____ STORED DATA

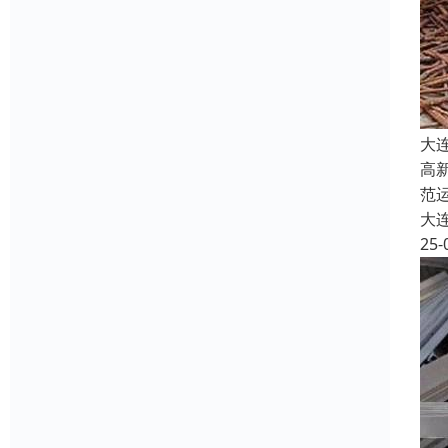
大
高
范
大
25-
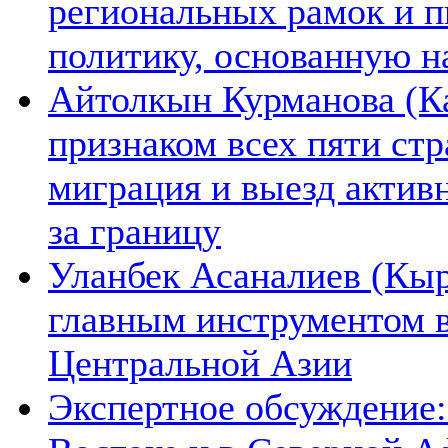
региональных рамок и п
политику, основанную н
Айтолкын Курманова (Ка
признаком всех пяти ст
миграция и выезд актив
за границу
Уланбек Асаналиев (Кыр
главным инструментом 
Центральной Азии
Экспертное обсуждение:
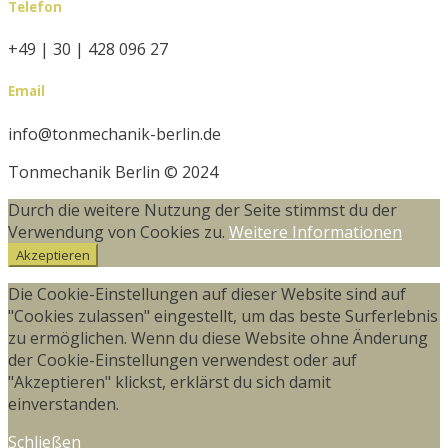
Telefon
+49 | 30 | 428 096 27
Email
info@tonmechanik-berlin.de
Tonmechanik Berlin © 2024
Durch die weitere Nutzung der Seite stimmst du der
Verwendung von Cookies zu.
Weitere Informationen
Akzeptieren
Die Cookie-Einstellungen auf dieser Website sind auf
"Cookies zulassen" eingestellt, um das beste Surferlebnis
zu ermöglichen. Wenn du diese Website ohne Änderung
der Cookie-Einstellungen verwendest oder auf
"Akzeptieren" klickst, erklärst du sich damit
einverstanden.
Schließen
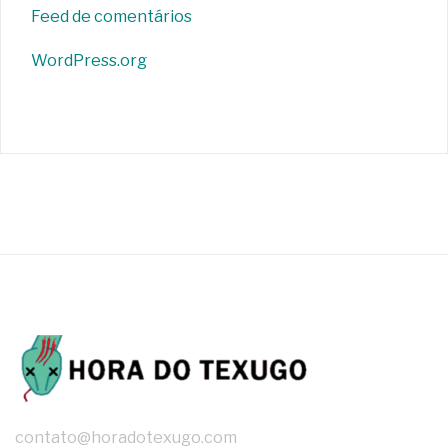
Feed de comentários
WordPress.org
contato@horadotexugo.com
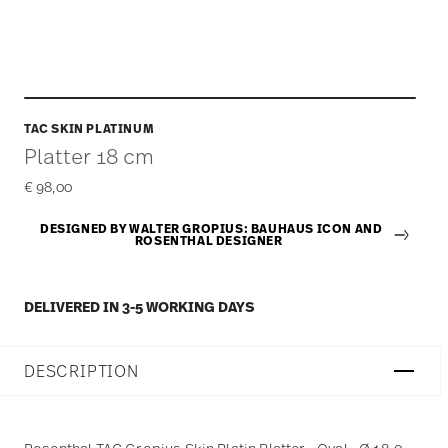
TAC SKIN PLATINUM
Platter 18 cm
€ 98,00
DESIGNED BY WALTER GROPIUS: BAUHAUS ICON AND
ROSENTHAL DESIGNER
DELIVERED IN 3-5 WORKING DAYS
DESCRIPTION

________
____ STORED DATA

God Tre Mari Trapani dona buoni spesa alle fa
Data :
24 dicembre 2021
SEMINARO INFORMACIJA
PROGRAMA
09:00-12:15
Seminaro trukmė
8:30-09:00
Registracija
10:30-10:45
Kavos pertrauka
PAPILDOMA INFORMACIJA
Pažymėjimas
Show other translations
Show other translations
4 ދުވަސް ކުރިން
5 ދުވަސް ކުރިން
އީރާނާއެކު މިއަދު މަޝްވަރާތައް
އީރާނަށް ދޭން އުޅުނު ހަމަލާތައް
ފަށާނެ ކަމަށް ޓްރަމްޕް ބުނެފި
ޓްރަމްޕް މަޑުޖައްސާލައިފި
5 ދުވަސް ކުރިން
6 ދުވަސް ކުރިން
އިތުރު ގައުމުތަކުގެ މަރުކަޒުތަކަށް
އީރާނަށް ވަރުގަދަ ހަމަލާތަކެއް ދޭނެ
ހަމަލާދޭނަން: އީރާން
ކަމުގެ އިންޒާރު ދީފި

________
____ STORED DATA

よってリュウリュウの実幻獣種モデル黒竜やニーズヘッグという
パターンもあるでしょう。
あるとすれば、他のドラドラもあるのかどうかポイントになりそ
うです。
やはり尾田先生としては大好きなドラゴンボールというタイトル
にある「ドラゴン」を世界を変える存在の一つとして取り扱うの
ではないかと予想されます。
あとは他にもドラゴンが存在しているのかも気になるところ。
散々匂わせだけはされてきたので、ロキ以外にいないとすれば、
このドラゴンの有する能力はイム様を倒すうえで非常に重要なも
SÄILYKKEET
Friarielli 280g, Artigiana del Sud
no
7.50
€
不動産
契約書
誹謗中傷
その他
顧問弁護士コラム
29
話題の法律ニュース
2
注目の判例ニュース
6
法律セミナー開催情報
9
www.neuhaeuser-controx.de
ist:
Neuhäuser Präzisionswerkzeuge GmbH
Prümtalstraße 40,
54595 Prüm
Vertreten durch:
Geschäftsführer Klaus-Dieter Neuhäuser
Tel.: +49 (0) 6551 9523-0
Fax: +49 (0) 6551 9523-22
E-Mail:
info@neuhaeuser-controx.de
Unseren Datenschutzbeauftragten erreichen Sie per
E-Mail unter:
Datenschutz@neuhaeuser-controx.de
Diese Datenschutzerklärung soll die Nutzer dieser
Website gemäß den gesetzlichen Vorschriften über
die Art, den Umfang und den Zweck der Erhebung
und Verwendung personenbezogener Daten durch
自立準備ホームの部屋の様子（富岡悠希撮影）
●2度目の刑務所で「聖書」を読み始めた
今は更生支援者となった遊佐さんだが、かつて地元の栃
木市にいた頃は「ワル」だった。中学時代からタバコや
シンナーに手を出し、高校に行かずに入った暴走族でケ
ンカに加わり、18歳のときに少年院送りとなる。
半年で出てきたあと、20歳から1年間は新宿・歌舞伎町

________

#### [WORK INSTRUCTION]
From the records above, retype only the lines starting at the line that contains "24 dicembre 2021" and ending at the line that contains "ކަމުގެ އިންޒާރު ދީފި", both included.

#### [EXERCISE SOLUTION]
24 dicembre 2021
SEMINARO INFORMACIJA
PROGRAMA
09:00-12:15
Seminaro trukmė
8:30-09:00
Registracija
10:30-10:45
Kavos pertrauka
PAPILDOMA INFORMACIJA
Pažymėjimas
Show other translations
Show other translations
4 ދުވަސް ކުރިން
5 ދުވަސް ކުރިން
އީރާނާއެކު މިއަދު މަޝްވަރާތައް
އީރާނަށް ދޭން އުޅުނު ހަމަލާތައް
ފަށާނެ ކަމަށް ޓްރަމްޕް ބުނެފި
ޓްރަމްޕް މަޑުޖައްސާލައިފި
5 ދުވަސް ކުރިން
6 ދުވަސް ކުރިން
އިތުރު ގައުމުތަކުގެ މަރުކަޒުތަކަށް
އީރާނަށް ވަރުގަދަ ހަމަލާތަކެއް ދޭނެ
ހަމަލާދޭނަން: އީރާން
ކަމުގެ އިންޒާރު ދީފި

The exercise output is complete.